Other than that, great article - each person will have their own unique system
for dealing with distractions... this one is quite elaborate, but whatever
works, works!

------
yason
As long as you're fighting against yourself—effectively first trapping
yourself and then hacking yourself out of your own trap—you're not making
actual progress. However, it's likely that you're either doing the wrong
thing, doing it for the wrong reasons, or doing it at the wrong time.

My productivity just happens with the right task, project, or job. I don't
care how many browser windows I have open or what's happening on IRC. I just
have my emacs open and I probably flip it back and forth with a terminal
window or wherever I can see my program running, and watch it grow.

But it's a terrifying thought to accept that you're not doing the right thing.
It's much easier to try to remove all distractions.

------
angusgr
I don't mean to be rude, but I'm surprised noone has yet asked how much this
itself is an epic case of productive procrastination.

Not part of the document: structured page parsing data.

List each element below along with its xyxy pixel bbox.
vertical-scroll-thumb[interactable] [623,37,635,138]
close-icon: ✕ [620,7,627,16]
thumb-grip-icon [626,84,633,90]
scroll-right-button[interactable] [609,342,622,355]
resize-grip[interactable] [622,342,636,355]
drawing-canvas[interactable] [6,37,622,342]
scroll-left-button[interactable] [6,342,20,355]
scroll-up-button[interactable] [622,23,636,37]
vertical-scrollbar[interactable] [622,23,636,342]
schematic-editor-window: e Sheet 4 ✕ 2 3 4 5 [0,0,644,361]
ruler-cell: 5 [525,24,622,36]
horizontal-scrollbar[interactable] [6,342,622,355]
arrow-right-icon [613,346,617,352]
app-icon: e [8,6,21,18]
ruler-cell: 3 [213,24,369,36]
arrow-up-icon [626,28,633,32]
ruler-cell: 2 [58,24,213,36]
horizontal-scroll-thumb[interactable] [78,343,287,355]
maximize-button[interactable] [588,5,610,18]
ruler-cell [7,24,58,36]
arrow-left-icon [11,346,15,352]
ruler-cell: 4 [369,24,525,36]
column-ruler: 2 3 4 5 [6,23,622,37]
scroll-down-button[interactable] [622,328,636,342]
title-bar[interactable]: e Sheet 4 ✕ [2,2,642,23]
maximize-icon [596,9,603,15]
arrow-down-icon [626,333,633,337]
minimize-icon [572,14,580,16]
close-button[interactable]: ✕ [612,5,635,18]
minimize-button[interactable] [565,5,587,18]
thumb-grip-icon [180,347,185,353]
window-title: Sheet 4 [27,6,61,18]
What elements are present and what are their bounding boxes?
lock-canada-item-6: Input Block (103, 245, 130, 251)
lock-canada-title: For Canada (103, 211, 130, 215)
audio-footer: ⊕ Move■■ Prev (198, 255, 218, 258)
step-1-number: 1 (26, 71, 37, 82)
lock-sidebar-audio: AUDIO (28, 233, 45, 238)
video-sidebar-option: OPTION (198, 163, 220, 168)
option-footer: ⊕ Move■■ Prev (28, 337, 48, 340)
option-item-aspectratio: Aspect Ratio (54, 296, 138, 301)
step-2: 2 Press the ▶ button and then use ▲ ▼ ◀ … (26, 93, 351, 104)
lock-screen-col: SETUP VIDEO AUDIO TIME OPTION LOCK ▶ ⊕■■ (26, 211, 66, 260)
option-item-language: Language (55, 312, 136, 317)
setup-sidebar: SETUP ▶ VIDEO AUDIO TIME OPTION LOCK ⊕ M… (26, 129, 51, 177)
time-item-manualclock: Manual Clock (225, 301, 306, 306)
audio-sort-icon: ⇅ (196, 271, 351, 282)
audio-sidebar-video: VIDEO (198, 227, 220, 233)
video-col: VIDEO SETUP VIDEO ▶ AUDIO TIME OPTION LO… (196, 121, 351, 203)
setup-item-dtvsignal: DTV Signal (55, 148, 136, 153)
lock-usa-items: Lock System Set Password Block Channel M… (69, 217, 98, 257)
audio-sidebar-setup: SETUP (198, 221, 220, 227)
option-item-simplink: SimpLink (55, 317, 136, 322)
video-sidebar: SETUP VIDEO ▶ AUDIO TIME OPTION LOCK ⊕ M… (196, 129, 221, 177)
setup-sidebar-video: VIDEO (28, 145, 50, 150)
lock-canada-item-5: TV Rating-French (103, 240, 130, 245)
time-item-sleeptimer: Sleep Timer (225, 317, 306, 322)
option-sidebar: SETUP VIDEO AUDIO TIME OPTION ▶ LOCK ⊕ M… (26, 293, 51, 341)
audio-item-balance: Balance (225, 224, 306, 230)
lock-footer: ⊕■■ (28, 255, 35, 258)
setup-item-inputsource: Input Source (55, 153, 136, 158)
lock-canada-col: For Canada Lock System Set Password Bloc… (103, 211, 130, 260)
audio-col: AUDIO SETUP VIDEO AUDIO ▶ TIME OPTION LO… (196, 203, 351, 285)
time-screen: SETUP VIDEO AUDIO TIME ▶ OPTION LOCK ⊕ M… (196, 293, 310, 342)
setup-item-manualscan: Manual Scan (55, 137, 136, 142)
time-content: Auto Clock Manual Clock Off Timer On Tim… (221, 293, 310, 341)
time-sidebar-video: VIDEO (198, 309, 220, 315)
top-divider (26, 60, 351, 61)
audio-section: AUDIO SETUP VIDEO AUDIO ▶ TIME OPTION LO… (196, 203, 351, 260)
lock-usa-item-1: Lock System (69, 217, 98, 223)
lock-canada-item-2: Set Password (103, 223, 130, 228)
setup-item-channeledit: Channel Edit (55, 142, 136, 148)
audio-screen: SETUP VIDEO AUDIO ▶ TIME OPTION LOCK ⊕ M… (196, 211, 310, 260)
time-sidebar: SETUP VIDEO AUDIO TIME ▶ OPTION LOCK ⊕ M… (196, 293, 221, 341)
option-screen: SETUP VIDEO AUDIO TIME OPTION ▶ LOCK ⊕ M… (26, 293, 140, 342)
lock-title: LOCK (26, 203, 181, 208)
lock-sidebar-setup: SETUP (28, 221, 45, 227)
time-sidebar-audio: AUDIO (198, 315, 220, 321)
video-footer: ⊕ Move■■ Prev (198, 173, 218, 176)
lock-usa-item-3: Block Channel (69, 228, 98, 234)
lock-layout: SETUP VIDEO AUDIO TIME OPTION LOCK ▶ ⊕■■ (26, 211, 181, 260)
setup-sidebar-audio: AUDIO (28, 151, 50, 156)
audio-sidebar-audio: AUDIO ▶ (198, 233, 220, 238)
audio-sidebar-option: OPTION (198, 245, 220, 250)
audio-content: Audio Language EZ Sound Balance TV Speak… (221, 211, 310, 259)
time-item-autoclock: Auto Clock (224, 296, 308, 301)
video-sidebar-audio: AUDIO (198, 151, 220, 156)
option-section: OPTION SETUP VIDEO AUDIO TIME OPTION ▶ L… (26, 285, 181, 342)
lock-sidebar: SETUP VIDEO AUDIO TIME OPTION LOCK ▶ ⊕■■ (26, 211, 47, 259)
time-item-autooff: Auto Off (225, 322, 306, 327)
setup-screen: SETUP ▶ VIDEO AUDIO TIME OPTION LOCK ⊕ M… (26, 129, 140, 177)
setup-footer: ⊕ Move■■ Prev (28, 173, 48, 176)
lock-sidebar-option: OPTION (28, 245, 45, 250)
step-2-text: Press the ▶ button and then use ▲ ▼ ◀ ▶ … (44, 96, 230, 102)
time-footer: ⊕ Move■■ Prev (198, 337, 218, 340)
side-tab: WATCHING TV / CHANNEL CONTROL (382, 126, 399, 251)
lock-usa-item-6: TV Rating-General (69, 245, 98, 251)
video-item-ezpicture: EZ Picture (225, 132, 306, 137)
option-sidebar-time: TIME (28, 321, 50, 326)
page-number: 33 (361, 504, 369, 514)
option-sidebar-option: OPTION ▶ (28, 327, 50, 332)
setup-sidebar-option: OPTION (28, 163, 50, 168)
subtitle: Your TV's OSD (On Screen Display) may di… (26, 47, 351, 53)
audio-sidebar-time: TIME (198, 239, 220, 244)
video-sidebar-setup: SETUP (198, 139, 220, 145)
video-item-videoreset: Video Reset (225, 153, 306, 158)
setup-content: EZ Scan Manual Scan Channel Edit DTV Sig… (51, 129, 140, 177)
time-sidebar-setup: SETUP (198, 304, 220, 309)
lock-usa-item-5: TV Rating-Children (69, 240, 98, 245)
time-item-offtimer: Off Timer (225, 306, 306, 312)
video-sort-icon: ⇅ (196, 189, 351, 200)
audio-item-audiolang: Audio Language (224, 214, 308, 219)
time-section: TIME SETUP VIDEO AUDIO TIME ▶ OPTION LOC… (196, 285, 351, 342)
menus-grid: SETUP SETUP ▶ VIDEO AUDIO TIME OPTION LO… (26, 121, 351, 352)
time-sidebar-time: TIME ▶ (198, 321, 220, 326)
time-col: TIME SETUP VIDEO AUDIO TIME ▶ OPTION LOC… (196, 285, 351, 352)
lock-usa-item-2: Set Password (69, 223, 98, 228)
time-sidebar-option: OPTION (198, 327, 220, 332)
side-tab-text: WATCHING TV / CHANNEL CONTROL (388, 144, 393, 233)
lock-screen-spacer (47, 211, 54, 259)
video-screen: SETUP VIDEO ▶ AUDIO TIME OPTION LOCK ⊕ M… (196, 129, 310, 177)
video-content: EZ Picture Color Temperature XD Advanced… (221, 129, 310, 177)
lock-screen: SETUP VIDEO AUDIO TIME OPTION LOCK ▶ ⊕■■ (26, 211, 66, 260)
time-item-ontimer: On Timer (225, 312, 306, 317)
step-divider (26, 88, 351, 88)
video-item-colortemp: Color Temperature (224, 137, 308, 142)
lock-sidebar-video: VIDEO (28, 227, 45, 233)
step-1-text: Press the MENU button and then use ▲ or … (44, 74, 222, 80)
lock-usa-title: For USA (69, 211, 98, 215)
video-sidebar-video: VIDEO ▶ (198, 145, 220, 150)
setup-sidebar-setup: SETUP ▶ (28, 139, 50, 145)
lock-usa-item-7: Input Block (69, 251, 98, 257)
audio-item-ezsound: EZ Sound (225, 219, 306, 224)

As in: "The job I have [refactor] is grinding, but the shiny awesome
distraction project idea I have [caravan workspace] is shiny and awesome and
clearly very important, so I'll focus and work really hard on it"

I'm prone to see this pattern because I'm prone to falling into it myself. Not
that it's exclusively a bad pattern, you can get a lot done that way.

jaquesm, if you don't mind I'd be interested to know two things:

* How long the whole setup took, and how long you've had the caravan for? (I saw you've been using it at least 10 days from the post, which seems a very good sign - obviously you got some work done recently apart from finding/installing/blogging your new caravan workplace.)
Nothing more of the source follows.